START Data section

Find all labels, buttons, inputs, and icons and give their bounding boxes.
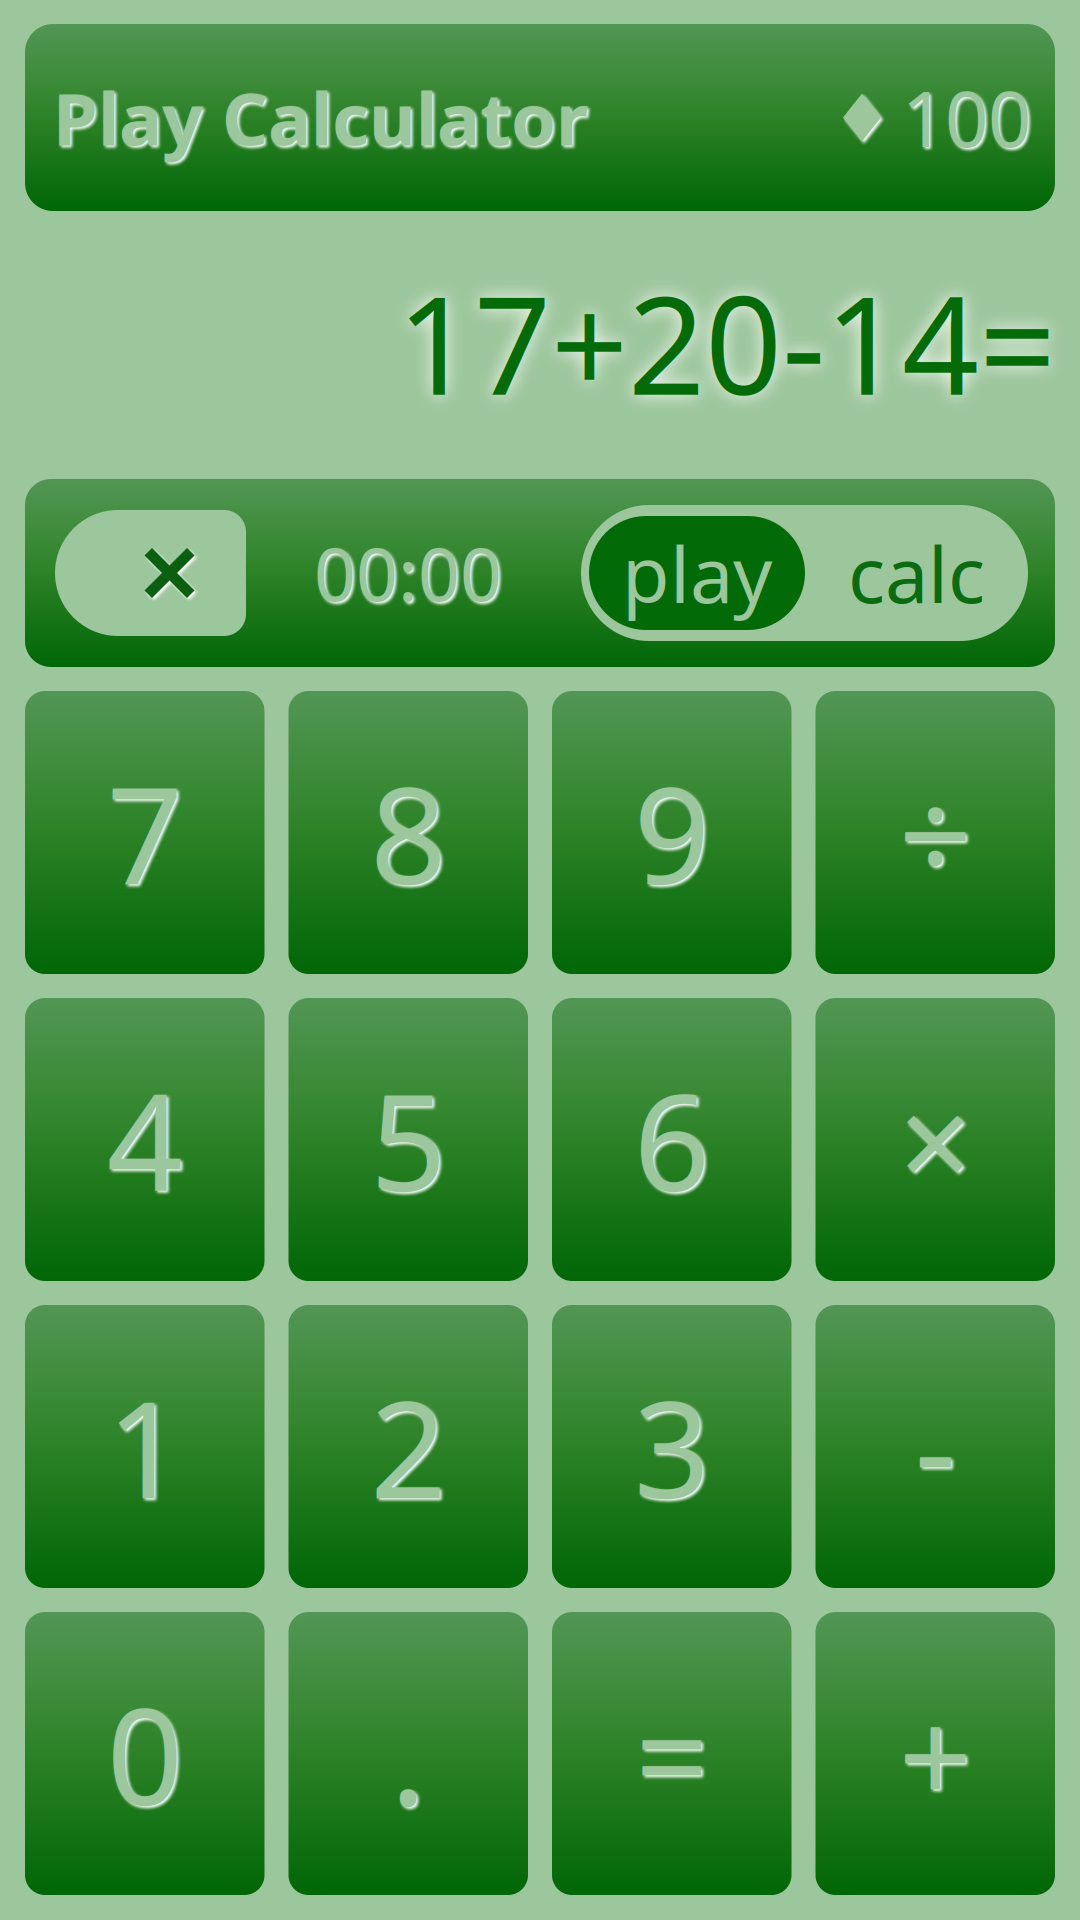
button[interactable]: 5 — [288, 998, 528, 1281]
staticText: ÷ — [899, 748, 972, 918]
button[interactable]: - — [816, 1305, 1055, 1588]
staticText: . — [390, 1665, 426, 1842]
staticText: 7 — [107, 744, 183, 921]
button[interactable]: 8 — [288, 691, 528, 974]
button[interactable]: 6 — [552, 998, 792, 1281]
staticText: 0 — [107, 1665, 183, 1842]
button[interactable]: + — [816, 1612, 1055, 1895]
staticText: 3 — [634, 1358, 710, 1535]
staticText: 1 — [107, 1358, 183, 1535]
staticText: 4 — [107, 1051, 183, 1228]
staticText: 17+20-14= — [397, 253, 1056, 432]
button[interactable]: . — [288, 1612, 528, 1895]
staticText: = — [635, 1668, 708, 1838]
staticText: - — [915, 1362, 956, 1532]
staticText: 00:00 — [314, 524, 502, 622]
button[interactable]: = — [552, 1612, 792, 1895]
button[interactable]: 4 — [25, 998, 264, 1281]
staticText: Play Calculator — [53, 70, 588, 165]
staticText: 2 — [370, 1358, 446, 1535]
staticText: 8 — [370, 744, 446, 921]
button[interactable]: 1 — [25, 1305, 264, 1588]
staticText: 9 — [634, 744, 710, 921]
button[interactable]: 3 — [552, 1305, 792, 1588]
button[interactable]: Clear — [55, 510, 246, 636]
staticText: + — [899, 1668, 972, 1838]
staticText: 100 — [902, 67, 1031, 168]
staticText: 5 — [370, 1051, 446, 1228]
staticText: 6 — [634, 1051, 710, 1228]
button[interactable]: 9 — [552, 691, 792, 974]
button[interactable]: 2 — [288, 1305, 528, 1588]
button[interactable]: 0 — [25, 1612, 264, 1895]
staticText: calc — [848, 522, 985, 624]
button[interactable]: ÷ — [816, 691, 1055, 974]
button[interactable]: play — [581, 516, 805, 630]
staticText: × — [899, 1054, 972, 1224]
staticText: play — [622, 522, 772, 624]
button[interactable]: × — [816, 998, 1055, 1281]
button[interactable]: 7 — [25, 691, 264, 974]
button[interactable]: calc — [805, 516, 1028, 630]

END Data section

No pictures belong in the answer; copy all other parts of the listing exactly.

Find all labels, buttons, inputs, and icons and give their bounding boxes.
button[interactable]: 5 — [288, 998, 528, 1281]
staticText: ÷ — [899, 748, 972, 918]
button[interactable]: - — [816, 1305, 1055, 1588]
staticText: . — [390, 1665, 426, 1842]
staticText: 7 — [107, 744, 183, 921]
button[interactable]: 8 — [288, 691, 528, 974]
button[interactable]: 6 — [552, 998, 792, 1281]
staticText: 0 — [107, 1665, 183, 1842]
button[interactable]: + — [816, 1612, 1055, 1895]
staticText: 3 — [634, 1358, 710, 1535]
staticText: 1 — [107, 1358, 183, 1535]
staticText: 4 — [107, 1051, 183, 1228]
staticText: 17+20-14= — [397, 253, 1056, 432]
button[interactable]: . — [288, 1612, 528, 1895]
staticText: = — [635, 1668, 708, 1838]
staticText: - — [915, 1362, 956, 1532]
staticText: 00:00 — [314, 524, 502, 622]
button[interactable]: = — [552, 1612, 792, 1895]
button[interactable]: 4 — [25, 998, 264, 1281]
staticText: Play Calculator — [53, 70, 588, 165]
staticText: 2 — [370, 1358, 446, 1535]
staticText: 8 — [370, 744, 446, 921]
button[interactable]: 1 — [25, 1305, 264, 1588]
staticText: 9 — [634, 744, 710, 921]
button[interactable]: 3 — [552, 1305, 792, 1588]
button[interactable]: Clear — [55, 510, 246, 636]
staticText: + — [899, 1668, 972, 1838]
staticText: 100 — [902, 67, 1031, 168]
staticText: 5 — [370, 1051, 446, 1228]
staticText: 6 — [634, 1051, 710, 1228]
button[interactable]: 9 — [552, 691, 792, 974]
button[interactable]: 2 — [288, 1305, 528, 1588]
button[interactable]: 0 — [25, 1612, 264, 1895]
staticText: calc — [848, 522, 985, 624]
button[interactable]: ÷ — [816, 691, 1055, 974]
button[interactable]: play — [581, 516, 805, 630]
staticText: × — [899, 1054, 972, 1224]
staticText: play — [622, 522, 772, 624]
button[interactable]: × — [816, 998, 1055, 1281]
button[interactable]: 7 — [25, 691, 264, 974]
button[interactable]: calc — [805, 516, 1028, 630]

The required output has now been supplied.